Michael Sherwin · Post by **Michael Sherwin** » Thu Mar 14, 2019 11:10 pm

Joost Buijs wrote: ↑Thu Mar 14, 2019 7:20 pm Well, I don't know how fast LC0 runs perft(kiwipete, 5), my engine which is also bitboard based does the 193690690 moves in 1.039 second on a 3800 MHz. Intel CPU. This is ~186 million moves/sec. As said, move generation speed is not very important. Positional evaluation, static exchange analysis and probing the transposition table take the largest part of the consumed time.

For LC0 it is even less important because a NN based evaluation function runs roughly 1000 times slower than a traditional hand crafted one.

How many times do I have to read that node rate does not matter? Yes, I agree it is less important than search and evaluation. I think that we all know that! But, we all know, or should know, that it does not hurt to have a faster move generator. However, on top of that there is no information on how your perft works. For example, do you make and unmake all moves generated? Do you do any kind of bulk counting? Do you traverse all possible moves to a certain depth? Or do you just generate moves for a list of positions? Without this information 193690690 moves in 1.039 seconds does not mean anything.

I give all this information for my perft. I make and unmake all generated moves. I do no bulk counting of any kind. I traverse all possible moves to a fixed depth. And in the original position (something else you failed to specify) I search 75 million nodes per second using only one thread of execution.

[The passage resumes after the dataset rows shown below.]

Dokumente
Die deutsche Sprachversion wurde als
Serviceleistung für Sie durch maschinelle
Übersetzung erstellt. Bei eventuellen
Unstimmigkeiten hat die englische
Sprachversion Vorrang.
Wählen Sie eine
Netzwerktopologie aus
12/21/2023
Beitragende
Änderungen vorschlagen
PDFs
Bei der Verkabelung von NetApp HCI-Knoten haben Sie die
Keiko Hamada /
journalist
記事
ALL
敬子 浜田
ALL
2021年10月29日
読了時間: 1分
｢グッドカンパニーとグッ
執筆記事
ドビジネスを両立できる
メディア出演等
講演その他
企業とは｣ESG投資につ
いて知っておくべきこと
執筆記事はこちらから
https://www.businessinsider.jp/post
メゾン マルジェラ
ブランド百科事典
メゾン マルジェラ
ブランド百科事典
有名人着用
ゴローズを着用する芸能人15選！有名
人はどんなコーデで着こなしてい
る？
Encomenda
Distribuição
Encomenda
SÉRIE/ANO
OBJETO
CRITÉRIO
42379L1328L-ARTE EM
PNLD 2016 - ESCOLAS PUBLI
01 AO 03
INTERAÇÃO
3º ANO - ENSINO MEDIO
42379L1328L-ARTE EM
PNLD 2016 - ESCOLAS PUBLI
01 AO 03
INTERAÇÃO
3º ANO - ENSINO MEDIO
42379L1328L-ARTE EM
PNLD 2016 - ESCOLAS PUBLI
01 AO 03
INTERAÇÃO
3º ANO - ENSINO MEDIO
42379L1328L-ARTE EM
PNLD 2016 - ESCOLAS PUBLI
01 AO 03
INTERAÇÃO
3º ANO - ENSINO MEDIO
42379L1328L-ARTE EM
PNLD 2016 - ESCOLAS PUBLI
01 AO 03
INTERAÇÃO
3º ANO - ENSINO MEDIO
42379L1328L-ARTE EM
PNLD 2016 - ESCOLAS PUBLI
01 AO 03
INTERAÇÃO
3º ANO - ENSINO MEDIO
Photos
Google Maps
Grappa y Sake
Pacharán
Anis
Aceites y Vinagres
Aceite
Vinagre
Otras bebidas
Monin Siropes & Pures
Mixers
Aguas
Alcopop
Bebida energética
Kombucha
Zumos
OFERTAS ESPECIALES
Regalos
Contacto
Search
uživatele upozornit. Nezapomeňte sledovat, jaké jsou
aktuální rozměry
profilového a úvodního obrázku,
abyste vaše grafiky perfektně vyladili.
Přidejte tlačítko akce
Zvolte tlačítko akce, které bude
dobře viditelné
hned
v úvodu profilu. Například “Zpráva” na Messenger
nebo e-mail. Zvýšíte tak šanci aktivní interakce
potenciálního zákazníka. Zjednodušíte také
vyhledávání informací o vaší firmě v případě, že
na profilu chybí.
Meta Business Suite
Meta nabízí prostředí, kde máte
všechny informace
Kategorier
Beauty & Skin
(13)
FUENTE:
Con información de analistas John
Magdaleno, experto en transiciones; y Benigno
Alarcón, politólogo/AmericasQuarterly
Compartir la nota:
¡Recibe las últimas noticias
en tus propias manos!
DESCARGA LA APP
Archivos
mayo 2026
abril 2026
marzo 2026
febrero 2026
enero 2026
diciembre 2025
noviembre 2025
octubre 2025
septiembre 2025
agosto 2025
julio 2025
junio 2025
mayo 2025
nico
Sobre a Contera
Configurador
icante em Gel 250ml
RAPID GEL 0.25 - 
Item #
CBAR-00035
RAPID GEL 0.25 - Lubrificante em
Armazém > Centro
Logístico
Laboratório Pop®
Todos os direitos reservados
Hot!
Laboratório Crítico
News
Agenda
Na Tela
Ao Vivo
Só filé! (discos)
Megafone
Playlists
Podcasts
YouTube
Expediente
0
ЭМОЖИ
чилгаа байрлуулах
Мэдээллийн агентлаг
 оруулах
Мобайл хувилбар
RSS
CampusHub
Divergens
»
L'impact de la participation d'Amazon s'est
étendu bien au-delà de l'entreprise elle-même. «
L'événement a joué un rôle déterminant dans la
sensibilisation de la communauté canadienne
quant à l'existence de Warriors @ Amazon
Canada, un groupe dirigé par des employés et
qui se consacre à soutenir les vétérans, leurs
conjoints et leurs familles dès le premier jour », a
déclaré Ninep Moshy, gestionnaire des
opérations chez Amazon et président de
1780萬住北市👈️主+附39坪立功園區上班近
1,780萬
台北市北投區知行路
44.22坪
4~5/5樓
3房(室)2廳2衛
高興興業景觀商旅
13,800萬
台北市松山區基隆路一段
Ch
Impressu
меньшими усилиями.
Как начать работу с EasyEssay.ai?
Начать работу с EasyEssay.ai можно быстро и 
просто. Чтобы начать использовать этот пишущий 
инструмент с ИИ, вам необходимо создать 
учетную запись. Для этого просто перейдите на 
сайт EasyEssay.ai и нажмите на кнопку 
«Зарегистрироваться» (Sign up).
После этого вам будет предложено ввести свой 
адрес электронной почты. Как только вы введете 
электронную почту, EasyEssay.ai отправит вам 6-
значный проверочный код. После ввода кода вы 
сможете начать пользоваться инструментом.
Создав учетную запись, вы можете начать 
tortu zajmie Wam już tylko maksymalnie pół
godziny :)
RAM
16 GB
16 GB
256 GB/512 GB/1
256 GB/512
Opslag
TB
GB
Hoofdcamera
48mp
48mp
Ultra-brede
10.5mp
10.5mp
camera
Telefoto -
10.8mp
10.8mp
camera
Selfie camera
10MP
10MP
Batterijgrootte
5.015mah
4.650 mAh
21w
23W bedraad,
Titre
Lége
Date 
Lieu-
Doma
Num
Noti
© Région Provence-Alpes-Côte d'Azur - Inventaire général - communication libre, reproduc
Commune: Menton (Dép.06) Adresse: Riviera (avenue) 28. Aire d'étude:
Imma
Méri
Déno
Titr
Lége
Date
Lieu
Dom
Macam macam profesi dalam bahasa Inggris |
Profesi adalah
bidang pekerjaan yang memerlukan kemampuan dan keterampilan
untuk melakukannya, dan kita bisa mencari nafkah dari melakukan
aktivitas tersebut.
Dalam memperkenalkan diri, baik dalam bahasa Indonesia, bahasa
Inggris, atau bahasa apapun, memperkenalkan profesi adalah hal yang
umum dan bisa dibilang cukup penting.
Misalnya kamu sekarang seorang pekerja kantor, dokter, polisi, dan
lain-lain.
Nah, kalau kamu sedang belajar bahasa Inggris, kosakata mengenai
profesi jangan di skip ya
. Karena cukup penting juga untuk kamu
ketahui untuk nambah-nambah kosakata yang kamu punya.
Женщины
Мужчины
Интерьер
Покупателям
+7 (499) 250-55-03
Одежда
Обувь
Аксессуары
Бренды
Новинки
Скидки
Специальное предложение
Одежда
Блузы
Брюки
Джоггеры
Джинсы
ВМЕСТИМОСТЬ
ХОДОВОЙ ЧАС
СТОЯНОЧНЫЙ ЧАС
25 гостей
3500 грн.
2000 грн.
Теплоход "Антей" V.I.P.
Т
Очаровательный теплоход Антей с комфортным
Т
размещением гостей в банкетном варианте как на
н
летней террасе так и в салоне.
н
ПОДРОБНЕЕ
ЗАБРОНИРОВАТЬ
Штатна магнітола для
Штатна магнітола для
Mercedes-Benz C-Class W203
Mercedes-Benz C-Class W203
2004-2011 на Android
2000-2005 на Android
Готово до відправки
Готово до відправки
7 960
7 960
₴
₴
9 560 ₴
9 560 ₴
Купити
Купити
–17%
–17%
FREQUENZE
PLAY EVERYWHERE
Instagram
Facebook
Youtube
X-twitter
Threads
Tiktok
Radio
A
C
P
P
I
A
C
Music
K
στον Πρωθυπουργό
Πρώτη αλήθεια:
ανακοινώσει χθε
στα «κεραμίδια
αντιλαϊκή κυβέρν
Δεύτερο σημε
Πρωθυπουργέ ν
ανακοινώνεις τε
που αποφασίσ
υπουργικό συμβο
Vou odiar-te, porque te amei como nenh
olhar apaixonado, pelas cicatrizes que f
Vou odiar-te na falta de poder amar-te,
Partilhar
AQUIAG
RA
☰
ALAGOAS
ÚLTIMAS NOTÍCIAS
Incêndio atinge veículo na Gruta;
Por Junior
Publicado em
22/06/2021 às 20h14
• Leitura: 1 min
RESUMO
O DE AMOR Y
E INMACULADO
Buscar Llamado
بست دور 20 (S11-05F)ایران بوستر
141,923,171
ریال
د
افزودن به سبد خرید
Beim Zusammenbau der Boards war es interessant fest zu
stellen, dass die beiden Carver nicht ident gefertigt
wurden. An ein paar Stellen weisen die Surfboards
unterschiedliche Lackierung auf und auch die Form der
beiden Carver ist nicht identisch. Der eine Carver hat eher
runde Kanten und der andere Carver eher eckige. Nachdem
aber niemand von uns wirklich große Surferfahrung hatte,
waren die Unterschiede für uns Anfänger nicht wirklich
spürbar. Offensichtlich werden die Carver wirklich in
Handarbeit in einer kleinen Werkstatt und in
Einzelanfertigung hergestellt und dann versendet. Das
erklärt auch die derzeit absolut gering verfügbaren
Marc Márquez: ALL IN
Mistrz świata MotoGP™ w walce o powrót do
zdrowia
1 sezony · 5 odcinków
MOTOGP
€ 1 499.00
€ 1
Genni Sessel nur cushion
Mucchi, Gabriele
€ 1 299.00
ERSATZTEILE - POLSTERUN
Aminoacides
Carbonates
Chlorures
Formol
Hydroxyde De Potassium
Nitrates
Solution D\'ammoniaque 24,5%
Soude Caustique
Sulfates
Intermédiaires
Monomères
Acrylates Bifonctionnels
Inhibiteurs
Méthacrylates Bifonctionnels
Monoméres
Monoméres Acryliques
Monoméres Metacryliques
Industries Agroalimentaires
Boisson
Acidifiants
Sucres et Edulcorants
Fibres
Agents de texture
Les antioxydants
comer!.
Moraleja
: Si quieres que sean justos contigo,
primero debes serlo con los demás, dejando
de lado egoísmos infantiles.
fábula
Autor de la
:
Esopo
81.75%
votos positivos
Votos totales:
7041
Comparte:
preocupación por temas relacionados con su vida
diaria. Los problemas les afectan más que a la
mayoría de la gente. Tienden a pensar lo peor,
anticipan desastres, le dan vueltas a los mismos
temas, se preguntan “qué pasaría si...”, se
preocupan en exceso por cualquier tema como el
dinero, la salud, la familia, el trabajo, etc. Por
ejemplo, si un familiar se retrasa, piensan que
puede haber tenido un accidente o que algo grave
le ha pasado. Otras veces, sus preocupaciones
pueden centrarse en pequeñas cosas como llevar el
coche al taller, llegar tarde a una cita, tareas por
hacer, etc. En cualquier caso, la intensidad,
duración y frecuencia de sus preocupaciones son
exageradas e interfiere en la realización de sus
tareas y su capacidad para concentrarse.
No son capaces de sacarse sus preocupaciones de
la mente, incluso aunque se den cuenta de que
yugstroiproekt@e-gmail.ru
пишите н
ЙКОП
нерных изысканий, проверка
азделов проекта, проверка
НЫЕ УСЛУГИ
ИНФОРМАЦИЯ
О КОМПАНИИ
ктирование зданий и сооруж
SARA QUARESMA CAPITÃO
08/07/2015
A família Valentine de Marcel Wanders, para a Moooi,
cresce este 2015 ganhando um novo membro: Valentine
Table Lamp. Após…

It matters not if you reply. I'm only pointing out the value of your post. So yes, ALL YOU BEGINNERS OUT THERE, Joost Buijs advises you not to worry about node rate. And he is absolutely correct!

Joost Buijs · Post by **Joost Buijs** » Fri Mar 15, 2019 7:59 am

Michael Sherwin wrote: ↑Thu Mar 14, 2019 11:10 pm
Joost Buijs wrote: ↑Thu Mar 14, 2019 7:20 pm Well, I don't know how fast LC0 runs perft(kiwipete, 5), my engine which is also bitboard based does the 193690690 moves in 1.039 second on a 3800 MHz. Intel CPU. This is ~186 million moves/sec. As said, move generation speed is not very important. Positional evaluation, static exchange analysis and probing the transposition table take the largest part of the consumed time.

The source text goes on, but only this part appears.